Ultimately, though, the pipeline’s fate is likely to come down to its impact on global climate change. President Obama has said so himself, declaring that he wouldn’t issue a permit for the pipeline if it would “significantly exacerbate the problem of carbon pollution.” In a speech last June, he said: “The pipeline’s effect on climate will be absolutely critical to determining whether this project will go forward.”
So that’s the key part of the analysis. And the State Department’s reasoning gives opponents plenty of ground to challenge the report’s “no big deal” conclusion. Though it acknowledges that the additional carbon pollution from KXL would be like putting up to 5.7 million new cars on the road—or building close to eight new coal-fired power plants—the study still assumes that without the pipeline, tar sands oil would be extracted anyway and shipped by alternative means, either by other pipelines or by rail. (The report also rates rail as a riskier safety alternative than pipelines.)
If that sounds like specious reasoning to you, you’re not alone. Other analysts have cast serious doubt on the conclusion that tar sands extraction would continue at the same rate without KXL. A Goldman Sachs report last year, for instance, questioned whether rail shipments could replace a pipeline slated to transport 830,000 barrels of crude per day. And the Royal Bank of Canada has said that blocking Keystone XL would significantly inhibit Canada’s tar sands development.
TransCanada has been awaiting a U.S. decision on the project for more than five years—though “waiting” is hardly the right word, since in the interim the company has already built the pipeline’s southern leg from Oklahoma to Texas and worked to gain all of the land necessary for the project’s right-of-way, including by using the threat of eminent domain. OnEarth editor-at-large Ted Genoways, who is based in Nebraska, has extensively covered TransCanada’s hardball tactics and the resulting backlash in cornhusker country, including citizen lawsuits that could still impede the project, even if it wins Obama’s OK.

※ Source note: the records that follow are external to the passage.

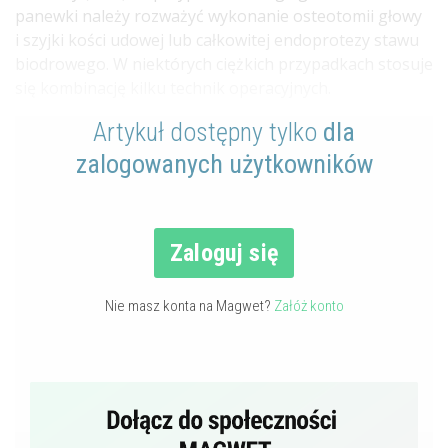
panewki należy rozważyć wykonanie osteotomii głowy
i szyjki kości udowej lub całkowitej endoprotezy stawu
biodrowego. W niektórych ciężkich przypadkach stosuje
się kombinację kilku technik operacyjnych.
Artykuł dostępny tylko
dla
zalogowanych użytkowników
Zaloguj się
Nie masz konta na Magwet?
Załóż konto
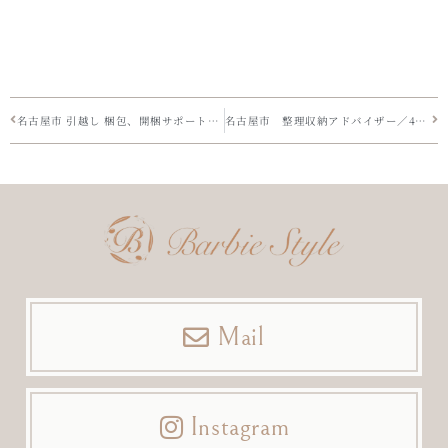
名古屋市 引越し 梱包、開梱サポートも整理収納バービースタイル
名古屋市 整理収納アドバイザー／40代、50代に刺さるお片付けソング
Mail
Instagram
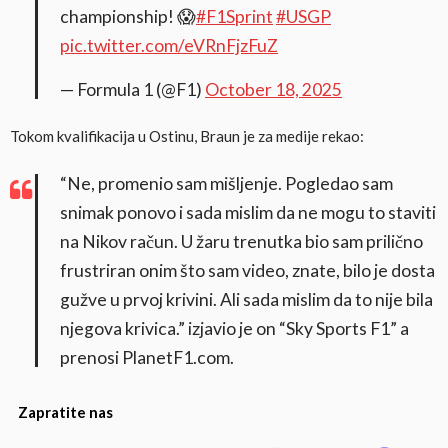
championship! 😱
#F1Sprint
#USGP
pic.twitter.com/eVRnFjzFuZ
— Formula 1 (@F1)
October 18, 2025
Tokom kvalifikacija u Ostinu, Braun je za medije rekao:
“Ne, promenio sam mišljenje. Pogledao sam
snimak ponovo i sada mislim da ne mogu to staviti
na Nikov račun. U žaru trenutka bio sam prilično
frustriran onim što sam video, znate, bilo je dosta
gužve u prvoj krivini. Ali sada mislim da to nije bila
njegova krivica.” izjavio je on “Sky Sports F1” a
prenosi PlanetF1.com.
Zapratite nas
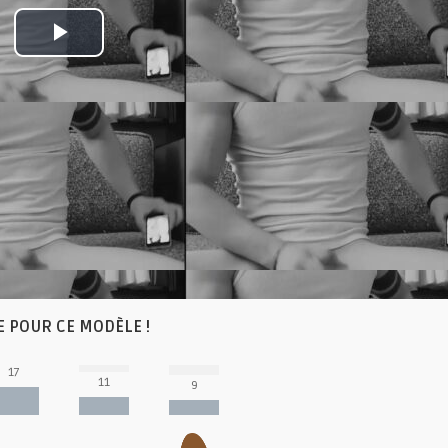
Play
Video
E POUR CE MODÈLE !
17
11
9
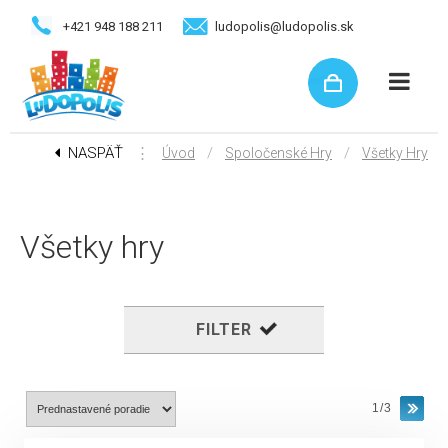
+421 948 188 211
ludopolis@ludopolis.sk
NASPÄŤ
⋮
/
/
Úvod
Spoločenské Hry
Všetky Hry
Všetky hry
FILTER
1/3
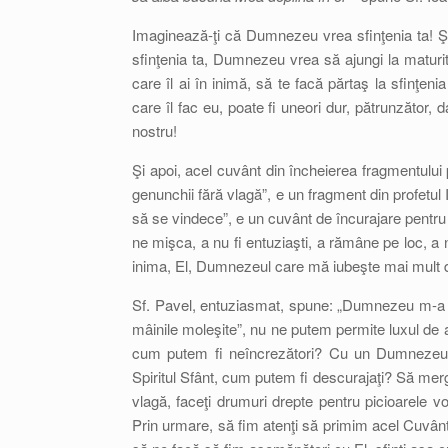
Imaginează-ţi că Dumnezeu vrea sfinţenia ta! 
sfinţenia ta, Dumnezeu vrea să ajungi la maturi
care îl ai în inimă, să te facă părtaş la sfinţeni
care îl fac eu, poate fi uneori dur, pătrunzător, 
nostru!
Şi apoi, acel cuvânt din încheierea fragmentului
genunchii fără vlagă”, e un fragment din profetul 
să se vindece”, e un cuvânt de încurajare pentru f
ne mişca, a nu fi entuziaşti, a rămâne pe loc, 
inima, El, Dumnezeul care mă iubeşte mai mult d
Sf. Pavel, entuziasmat, spune: „Dumnezeu m-a iub
mâinile moleşite”, nu ne putem permite luxul de
cum putem fi neîncrezători? Cu un Dumnezeu ca
Spiritul Sfânt, cum putem fi descurajaţi? Să merg
vlagă, faceţi drumuri drepte pentru picioarele v
Prin urmare, să fim atenţi să primim acel Cuvânt 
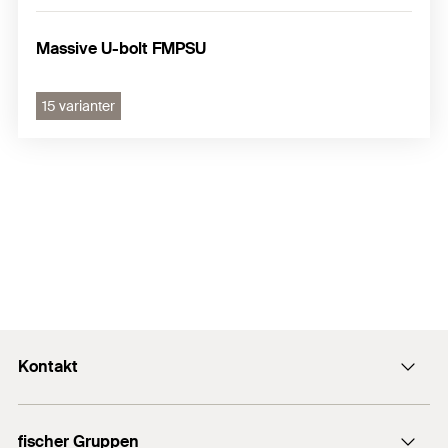
Massive U-bolt FMPSU
15 varianter
Kontakt
Kontakt
fischer Gruppen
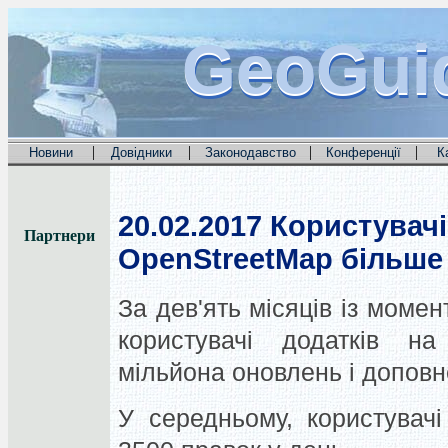
GeoGui
GeoGui
GeoGui
|
|
|
|
Новини
Довідники
Законодавство
Конференції
К
20.02.2017
Користувачі
Партнери
OpenStreetMap більше
За дев'ять місяців із моме
користувачі додатків н
мільйона оновлень і доповн
У середньому, користувачі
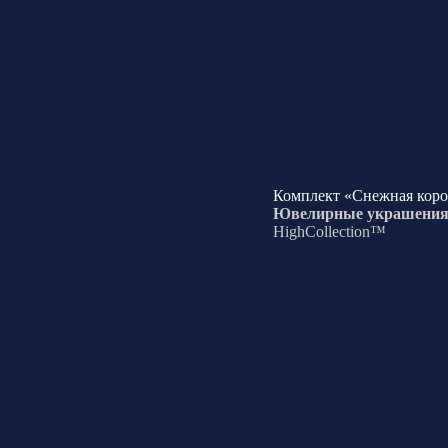
Комплект «Снежная коро
Ювелирные украшени
HighCollection™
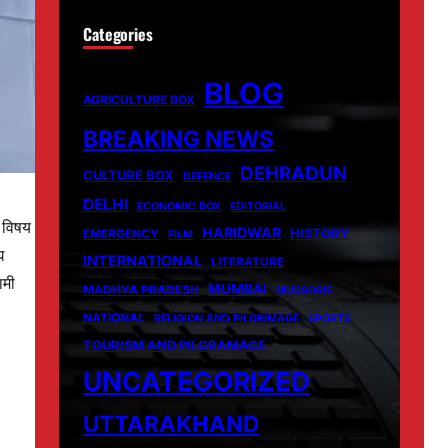
Categories
BLOG
AGRICULTURE BOX
BREAKING NEWS
DEHRADUN
CULTURE BOX
DEFENCE
DELHI
ECONOMIC BOX
EDITORIAL
स विषय
HARIDWAR
HISTORY
EMERGENCY
FILM
घ
INTERNATIONAL
LITERATURE
ामी
MUMBAI
MADHYA PRADESH
MUSSORIE
NATIONAL
RELIGION AND PILGRIMAGE
SPORTS
TOURISM AND PILGRAMAGE
UNCATEGORIZED
UTTARAKHAND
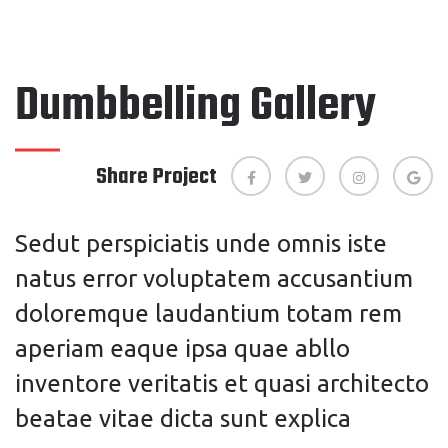
Dumbbelling Gallery
Share Project
Sedut perspiciatis unde omnis iste
natus error voluptatem accusantium
doloremque laudantium totam rem
aperiam eaque ipsa quae abllo
inventore veritatis et quasi architecto
beatae vitae dicta sunt explica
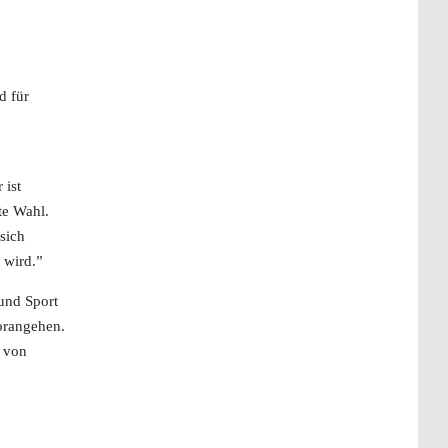
 für
 ist
te Wahl.
sich
 wird.”
und Sport
orangehen.
n von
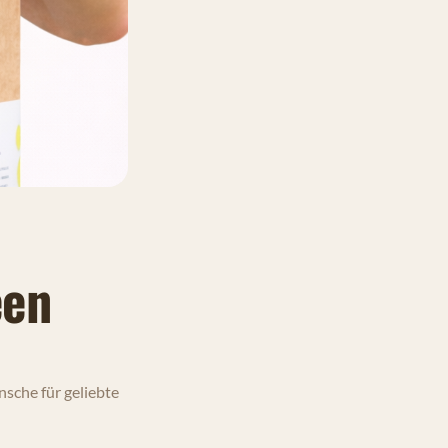
een
sche für geliebte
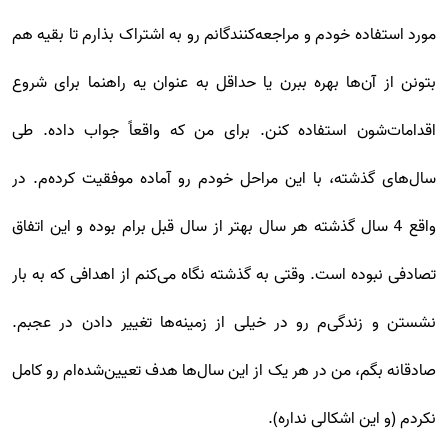
مورد استفاده‌ خودم و مراجعه‌کنندگانم رو به اشتراک بذارم تا بقیه هم
بتونن از آن‌ها بهره‌ ببرن یا حداقل به عنوان یه راهنما برای شروع
اقدامات‌شون استفاده کنن. برای من که واقعاً جواب داده. طی
سال‌های گذشته، با این مراحل خودم رو آماده موفقیت کرده‌م. در
واقع 4 سال گذشته هر سال بهتر از سال قبل برام بوده و این اتفاق
تصادفی نبوده است. وقتی به گذشته نگاه می‌کنم از اهدافی که به بار
نشستن و زندگی‌م رو در خیلی از زمینه‌ها تغییر دادن در عجبم.
صادقانه بگم، من در هر یک از این سال‌ها هدف تعیین‌شده‌ام رو کامل
نکردم (و این اشکالی نداره).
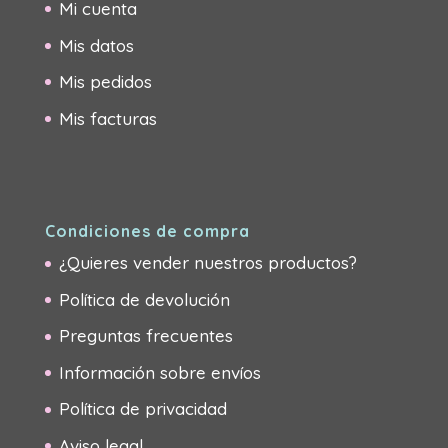
Mi cuenta
Mis datos
Mis pedidos
Mis facturas
Condiciones de compra
¿Quieres vender nuestros productos?
Política de devolución
Preguntas frecuentes
Información sobre envíos
Política de privacidad
Aviso legal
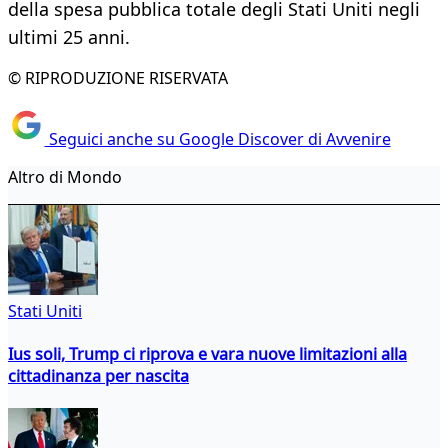
della spesa pubblica totale degli Stati Uniti negli
ultimi 25 anni.
© RIPRODUZIONE RISERVATA
Seguici anche su Google Discover di Avvenire
Altro di Mondo
Stati Uniti
Ius soli, Trump ci riprova e vara nuove limitazioni alla
cittadinanza per nascita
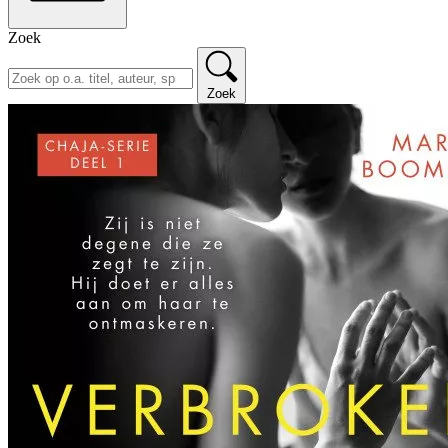
Zoek
Zoek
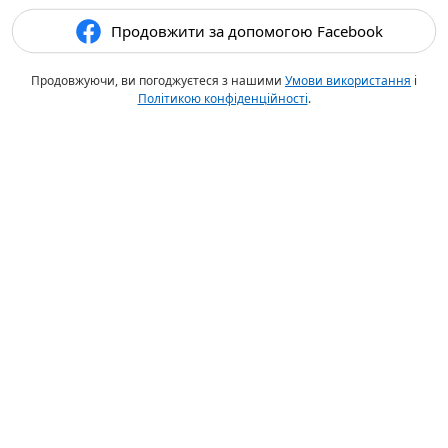
Продовжити за допомогою Facebook
Продовжуючи, ви погоджуєтеся з нашими
Умови використання
і
Політикою конфіденційності
.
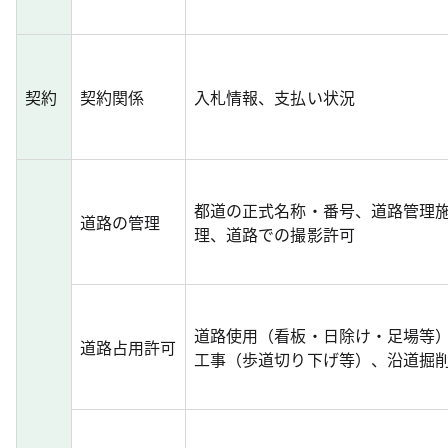
契約
契約関係
入札情報、支払い状況
都道の正式名称・番号、道路管理
道路の管理
理、道路での撮影許可
道路使用（看板・日除け・足場等
道路占用許可
工事（歩道切り下げ等）、沿道掘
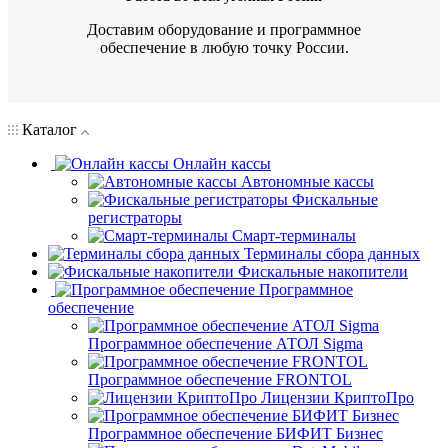
Доставим оборудование и программное
обеспечение в любую точку России.
Каталог
Онлайн кассы
Автономные кассы
Фискальные
регистраторы
Смарт-терминалы
Терминалы сбора данных
Фискальные накопители
Программное
обеспечение
Программное обеспечение АТОЛ Sigma
Программное обеспечение FRONTOL
Лицензии КриптоПро
Программное обеспечение БИФИТ Бизнес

It’s hard to convince people if it looks like the game is rigged, and the government’s process for evaluating the pipeline has been plagued by conflicts of interest. ERM Group, the agency’s primary contractor on today’s environmental study, has financial ties to TransCanada—a fact the department tried to hide, as Mother Jones reported last year—and is a member of of industry groups that have lobbied for the pipeline’s approval.
Buzzfeed revealed recently that TransCanada even recommended ERM to the State Department, saying that the consulting firm had no significant conflicts. (And ERM is actually the second firm hired by the State Department on the Keystone project that counts TransCanada as a client.) All of this is under investigation by the State Department’s Inspector General, and a report is expected soon.
So there’s plenty to draw on if the president wants to nix the pipeline. Conservationists will continue to press him—they’ve already staged massive protests and civil disobedience at the White House in recent years and made the pipeline an important political issue. “Bottom line,” wrote NRDC international program director Susan Casey-Lefkowitz, “the Keystone XL tar sands pipeline is a project that brings risk with no reward.”
In his State of the Union address on Tuesday, the president said “we have to act with more urgency” on climate change in order to leave our children and grandchildren “a safer, more stable world, with new sources of energy.” KXL opponents hope to hold him to that.